WORK REQUIRED →
Read through the material below and find each line that has the word "Costo"; copy it.

PROVIDED ENTRIES →
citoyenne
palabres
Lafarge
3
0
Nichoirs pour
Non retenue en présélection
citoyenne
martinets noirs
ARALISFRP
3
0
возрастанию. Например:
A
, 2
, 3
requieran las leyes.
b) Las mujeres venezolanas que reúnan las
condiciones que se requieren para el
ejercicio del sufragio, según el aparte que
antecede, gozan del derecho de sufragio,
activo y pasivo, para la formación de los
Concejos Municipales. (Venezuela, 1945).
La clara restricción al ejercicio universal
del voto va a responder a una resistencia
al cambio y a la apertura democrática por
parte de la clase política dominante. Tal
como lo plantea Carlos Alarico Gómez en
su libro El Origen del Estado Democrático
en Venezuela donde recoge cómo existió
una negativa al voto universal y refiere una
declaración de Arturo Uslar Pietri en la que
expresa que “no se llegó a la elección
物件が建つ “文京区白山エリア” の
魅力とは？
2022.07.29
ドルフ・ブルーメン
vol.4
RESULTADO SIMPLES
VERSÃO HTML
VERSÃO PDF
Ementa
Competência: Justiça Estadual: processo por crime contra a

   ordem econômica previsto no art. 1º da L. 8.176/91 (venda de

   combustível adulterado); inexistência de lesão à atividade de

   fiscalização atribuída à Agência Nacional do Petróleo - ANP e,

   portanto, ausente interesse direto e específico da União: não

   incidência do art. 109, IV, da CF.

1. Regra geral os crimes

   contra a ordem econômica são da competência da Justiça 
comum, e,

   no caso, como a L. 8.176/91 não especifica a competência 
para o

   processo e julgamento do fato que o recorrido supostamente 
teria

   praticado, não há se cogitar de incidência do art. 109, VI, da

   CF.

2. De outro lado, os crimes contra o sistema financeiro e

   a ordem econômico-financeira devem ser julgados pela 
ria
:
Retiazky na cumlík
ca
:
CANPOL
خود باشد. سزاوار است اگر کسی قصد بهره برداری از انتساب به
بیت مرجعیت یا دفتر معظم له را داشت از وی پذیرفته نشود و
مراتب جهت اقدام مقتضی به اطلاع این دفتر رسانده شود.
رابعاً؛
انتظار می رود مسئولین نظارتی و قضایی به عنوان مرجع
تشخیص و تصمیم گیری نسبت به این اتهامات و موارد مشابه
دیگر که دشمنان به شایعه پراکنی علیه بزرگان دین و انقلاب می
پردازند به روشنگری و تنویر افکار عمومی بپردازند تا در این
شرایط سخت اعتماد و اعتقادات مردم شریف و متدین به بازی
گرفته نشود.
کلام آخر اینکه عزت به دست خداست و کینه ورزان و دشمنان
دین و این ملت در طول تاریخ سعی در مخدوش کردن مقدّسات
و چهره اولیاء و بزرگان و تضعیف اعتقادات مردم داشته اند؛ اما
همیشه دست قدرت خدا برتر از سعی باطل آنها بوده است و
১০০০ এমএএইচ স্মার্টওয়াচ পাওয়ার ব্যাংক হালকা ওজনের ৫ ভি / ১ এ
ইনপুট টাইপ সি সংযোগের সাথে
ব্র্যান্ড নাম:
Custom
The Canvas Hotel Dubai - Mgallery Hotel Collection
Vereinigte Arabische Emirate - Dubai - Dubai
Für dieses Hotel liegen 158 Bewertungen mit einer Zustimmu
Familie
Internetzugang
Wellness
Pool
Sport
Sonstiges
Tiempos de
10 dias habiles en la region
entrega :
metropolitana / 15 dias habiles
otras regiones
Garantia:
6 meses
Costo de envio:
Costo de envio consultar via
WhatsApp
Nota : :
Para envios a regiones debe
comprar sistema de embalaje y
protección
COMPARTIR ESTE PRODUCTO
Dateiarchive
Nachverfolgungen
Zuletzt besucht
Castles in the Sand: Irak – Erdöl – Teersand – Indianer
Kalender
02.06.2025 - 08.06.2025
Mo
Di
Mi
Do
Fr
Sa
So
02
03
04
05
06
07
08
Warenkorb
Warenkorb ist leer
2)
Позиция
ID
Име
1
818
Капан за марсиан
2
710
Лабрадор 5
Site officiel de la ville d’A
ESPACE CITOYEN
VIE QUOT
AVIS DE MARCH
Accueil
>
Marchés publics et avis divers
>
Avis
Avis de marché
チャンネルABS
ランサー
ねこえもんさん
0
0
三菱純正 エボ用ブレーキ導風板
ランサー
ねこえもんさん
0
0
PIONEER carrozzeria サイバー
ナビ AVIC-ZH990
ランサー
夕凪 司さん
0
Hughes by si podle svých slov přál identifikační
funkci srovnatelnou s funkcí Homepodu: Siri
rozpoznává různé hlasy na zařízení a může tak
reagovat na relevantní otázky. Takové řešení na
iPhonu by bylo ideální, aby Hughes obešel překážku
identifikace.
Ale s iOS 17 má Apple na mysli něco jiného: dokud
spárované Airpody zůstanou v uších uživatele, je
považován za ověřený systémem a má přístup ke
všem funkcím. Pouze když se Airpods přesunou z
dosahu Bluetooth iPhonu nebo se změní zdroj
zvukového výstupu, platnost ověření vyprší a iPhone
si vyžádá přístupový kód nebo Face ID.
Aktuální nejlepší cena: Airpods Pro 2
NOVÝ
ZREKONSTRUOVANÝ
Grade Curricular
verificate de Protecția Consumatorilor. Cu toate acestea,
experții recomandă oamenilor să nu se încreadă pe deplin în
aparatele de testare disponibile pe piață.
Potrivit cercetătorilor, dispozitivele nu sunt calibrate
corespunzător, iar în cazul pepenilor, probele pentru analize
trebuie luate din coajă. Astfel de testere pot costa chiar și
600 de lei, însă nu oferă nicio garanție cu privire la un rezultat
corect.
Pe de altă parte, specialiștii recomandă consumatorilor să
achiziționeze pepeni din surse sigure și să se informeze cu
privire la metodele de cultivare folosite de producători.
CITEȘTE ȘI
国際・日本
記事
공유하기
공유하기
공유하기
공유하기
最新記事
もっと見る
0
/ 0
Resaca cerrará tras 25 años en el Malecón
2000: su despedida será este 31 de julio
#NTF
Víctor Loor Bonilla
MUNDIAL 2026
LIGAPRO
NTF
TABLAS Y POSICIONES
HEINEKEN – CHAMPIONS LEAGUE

RESULT OF THIS TASK →
Costo de envio:
Costo de envio consultar via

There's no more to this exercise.